Once you find the line with "მათი თქმით, ავიაკომპანია პირდაპირ რეგულარულ" in the data that follows, repeat it and every line after it exactly, through the line with "ავიაბაზარზე, რაც მნიშვნელოვნად".

_Data provided_:
---

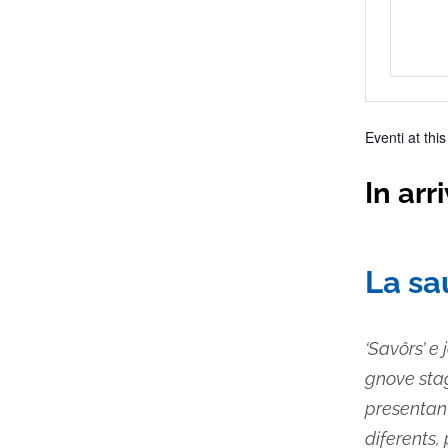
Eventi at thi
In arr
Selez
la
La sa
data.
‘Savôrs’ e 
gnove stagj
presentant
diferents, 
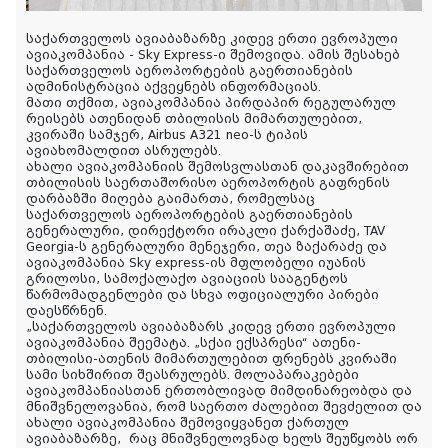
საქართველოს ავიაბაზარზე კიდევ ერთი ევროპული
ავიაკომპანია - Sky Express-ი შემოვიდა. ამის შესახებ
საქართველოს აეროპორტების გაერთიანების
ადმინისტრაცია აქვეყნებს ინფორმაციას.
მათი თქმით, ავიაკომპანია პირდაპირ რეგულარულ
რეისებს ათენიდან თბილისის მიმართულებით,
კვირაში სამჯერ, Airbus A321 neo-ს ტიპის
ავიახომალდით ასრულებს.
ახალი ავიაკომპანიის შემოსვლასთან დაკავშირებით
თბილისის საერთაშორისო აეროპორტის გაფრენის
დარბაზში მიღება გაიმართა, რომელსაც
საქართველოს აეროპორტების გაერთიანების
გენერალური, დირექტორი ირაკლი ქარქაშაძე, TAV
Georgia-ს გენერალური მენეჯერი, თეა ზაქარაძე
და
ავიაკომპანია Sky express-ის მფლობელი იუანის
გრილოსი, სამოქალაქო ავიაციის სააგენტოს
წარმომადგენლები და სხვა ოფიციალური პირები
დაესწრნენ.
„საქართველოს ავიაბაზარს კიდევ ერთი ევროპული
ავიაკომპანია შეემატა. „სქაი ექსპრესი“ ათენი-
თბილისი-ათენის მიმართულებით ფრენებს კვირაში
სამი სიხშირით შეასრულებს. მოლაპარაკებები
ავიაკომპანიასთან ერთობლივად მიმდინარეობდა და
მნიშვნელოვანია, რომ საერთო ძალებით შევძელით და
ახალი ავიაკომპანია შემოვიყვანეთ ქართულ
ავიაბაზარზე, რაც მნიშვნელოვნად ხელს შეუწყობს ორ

---

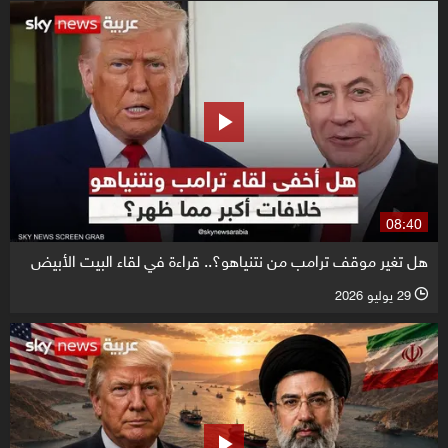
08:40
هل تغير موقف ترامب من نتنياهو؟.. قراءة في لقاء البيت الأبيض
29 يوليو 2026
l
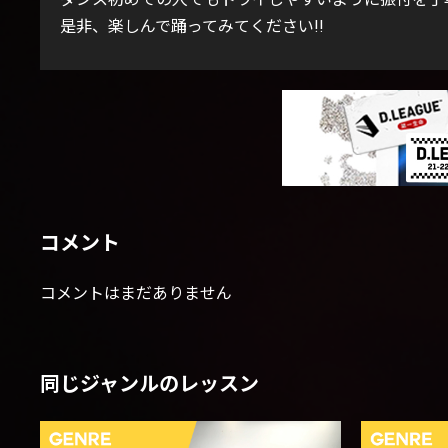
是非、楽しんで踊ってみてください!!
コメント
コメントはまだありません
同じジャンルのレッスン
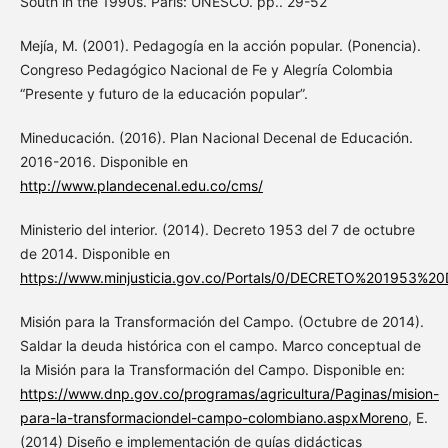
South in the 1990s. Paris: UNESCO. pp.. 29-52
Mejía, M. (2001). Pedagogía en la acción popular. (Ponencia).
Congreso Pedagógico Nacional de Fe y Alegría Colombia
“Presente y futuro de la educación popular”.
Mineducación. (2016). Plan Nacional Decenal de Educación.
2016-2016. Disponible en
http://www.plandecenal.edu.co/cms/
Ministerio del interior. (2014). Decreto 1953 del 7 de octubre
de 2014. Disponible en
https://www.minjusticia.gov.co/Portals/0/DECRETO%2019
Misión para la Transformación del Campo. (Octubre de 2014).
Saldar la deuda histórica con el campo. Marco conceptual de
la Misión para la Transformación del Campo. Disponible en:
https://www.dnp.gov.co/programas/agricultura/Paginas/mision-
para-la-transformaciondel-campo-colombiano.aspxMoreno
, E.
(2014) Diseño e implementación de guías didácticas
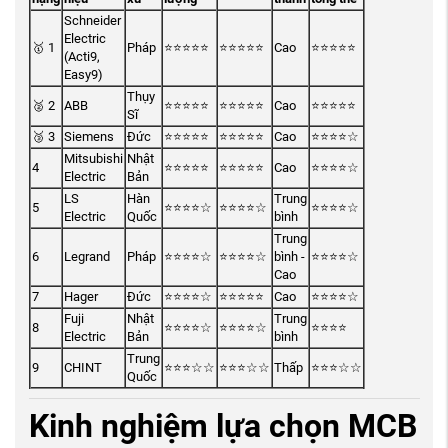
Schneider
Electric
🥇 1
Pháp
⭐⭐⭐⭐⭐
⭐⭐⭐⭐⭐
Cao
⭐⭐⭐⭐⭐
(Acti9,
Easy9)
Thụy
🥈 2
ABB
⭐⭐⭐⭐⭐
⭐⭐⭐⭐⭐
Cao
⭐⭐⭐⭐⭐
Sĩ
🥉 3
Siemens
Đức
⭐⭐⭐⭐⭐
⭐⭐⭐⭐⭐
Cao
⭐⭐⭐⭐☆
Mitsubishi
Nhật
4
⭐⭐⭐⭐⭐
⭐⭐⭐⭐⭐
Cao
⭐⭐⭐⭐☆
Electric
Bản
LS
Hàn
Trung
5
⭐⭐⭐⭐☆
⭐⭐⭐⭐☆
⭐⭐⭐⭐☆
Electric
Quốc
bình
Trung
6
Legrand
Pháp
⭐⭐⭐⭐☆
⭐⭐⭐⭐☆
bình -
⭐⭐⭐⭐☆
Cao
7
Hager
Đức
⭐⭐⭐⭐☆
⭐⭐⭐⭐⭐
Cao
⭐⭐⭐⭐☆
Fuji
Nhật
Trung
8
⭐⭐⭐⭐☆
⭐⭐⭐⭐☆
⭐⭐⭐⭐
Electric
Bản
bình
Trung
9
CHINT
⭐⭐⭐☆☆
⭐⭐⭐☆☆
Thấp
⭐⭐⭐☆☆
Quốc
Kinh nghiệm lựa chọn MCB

---

_Output for this exercise_:
მათი თქმით, ავიაკომპანია პირდაპირ რეგულარულ
რეისებს ათენიდან თბილისის მიმართულებით,
კვირაში სამჯერ, Airbus A321 neo-ს ტიპის
ავიახომალდით ასრულებს.
ახალი ავიაკომპანიის შემოსვლასთან დაკავშირებით
თბილისის საერთაშორისო აეროპორტის გაფრენის
დარბაზში მიღება გაიმართა, რომელსაც
საქართველოს აეროპორტების გაერთიანების
გენერალური, დირექტორი ირაკლი ქარქაშაძე, TAV
Georgia-ს გენერალური მენეჯერი, თეა ზაქარაძე
და
ავიაკომპანია Sky express-ის მფლობელი იუანის
გრილოსი, სამოქალაქო ავიაციის სააგენტოს
წარმომადგენლები და სხვა ოფიციალური პირები
დაესწრნენ.
„საქართველოს ავიაბაზარს კიდევ ერთი ევროპული
ავიაკომპანია შეემატა. „სქაი ექსპრესი“ ათენი-
თბილისი-ათენის მიმართულებით ფრენებს კვირაში
სამი სიხშირით შეასრულებს. მოლაპარაკებები
ავიაკომპანიასთან ერთობლივად მიმდინარეობდა და
მნიშვნელოვანია, რომ საერთო ძალებით შევძელით და
ახალი ავიაკომპანია შემოვიყვანეთ ქართულ
ავიაბაზარზე, რაც მნიშვნელოვნად ხელს შეუწყობს ორ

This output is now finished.